YOUR OBJECTIVE: Take the data below and write it out exactly, except for the pictures.

━━━━━ RECORDS PROVIDED ━━━━━

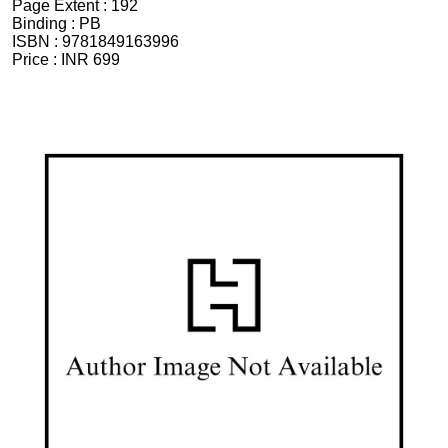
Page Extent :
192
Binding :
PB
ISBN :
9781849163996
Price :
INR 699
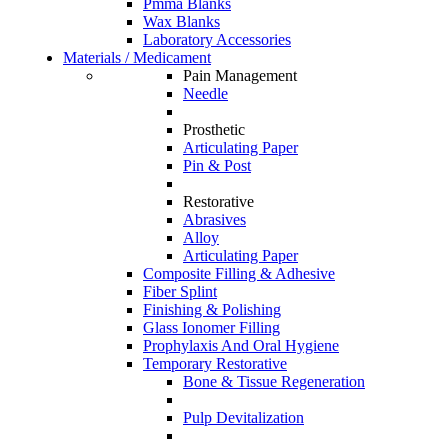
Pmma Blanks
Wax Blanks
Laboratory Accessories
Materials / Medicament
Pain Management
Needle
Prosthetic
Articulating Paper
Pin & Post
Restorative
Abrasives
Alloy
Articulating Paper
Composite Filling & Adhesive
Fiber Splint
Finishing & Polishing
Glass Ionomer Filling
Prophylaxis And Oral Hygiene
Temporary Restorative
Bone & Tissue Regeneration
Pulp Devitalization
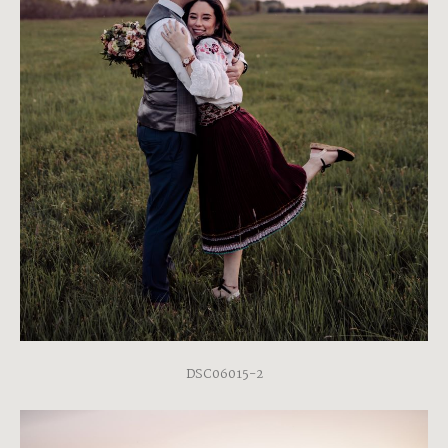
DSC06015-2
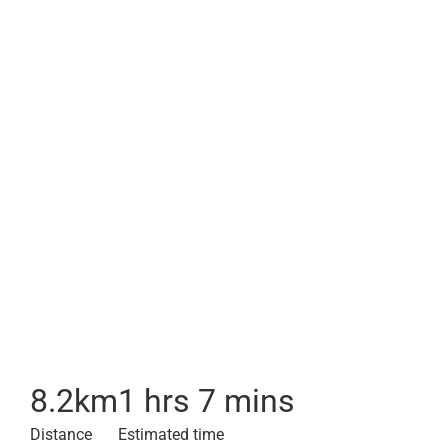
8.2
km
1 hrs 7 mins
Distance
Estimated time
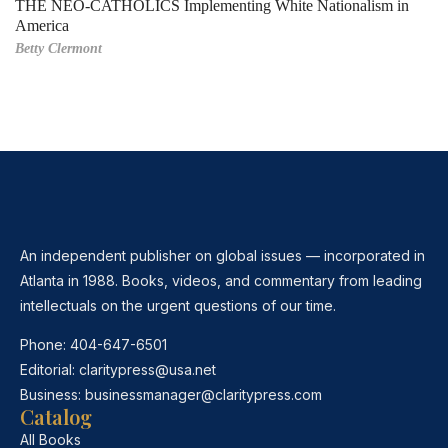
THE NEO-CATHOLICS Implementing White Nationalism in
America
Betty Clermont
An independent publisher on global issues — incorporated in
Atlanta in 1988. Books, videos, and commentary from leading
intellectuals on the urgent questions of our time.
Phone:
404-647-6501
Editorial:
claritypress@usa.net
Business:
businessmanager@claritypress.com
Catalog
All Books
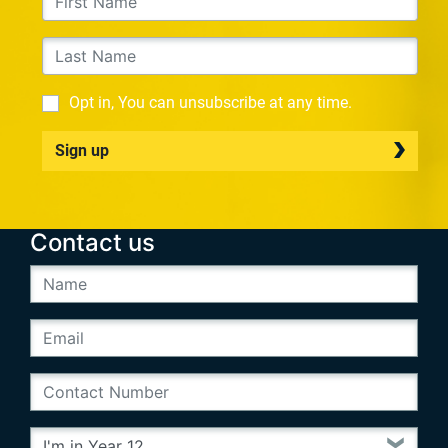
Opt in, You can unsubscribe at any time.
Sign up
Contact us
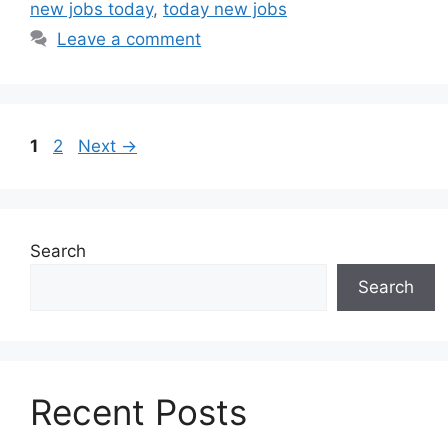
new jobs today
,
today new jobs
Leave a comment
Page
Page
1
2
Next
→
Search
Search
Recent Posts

━━━━━

FINISHED TASK:
Page Extent :
192
Binding :
PB
ISBN :
9781849163996
Price :
INR 699
Pmma Blanks
Wax Blanks
Laboratory Accessories
Materials / Medicament
Pain Management
Needle
Prosthetic
Articulating Paper
Pin & Post
Restorative
Abrasives
Alloy
Articulating Paper
Composite Filling & Adhesive
Fiber Splint
Finishing & Polishing
Glass Ionomer Filling
Prophylaxis And Oral Hygiene
Temporary Restorative
Bone & Tissue Regeneration
Pulp Devitalization
DSC06015-2
8.2
km
1 hrs 7 mins
Distance
Estimated time
THE NEO-CATHOLICS Implementing White Nationalism in
America
Betty Clermont
An independent publisher on global issues — incorporated in
Atlanta in 1988. Books, videos, and commentary from leading
intellectuals on the urgent questions of our time.
Phone:
404-647-6501
Editorial:
claritypress@usa.net
Business:
businessmanager@claritypress.com
Catalog
All Books
Opt in, You can unsubscribe at any time.
Sign up
Contact us
new jobs today
,
today new jobs
Leave a comment
Page
Page
1
2
Next
→
Search
Search
Recent Posts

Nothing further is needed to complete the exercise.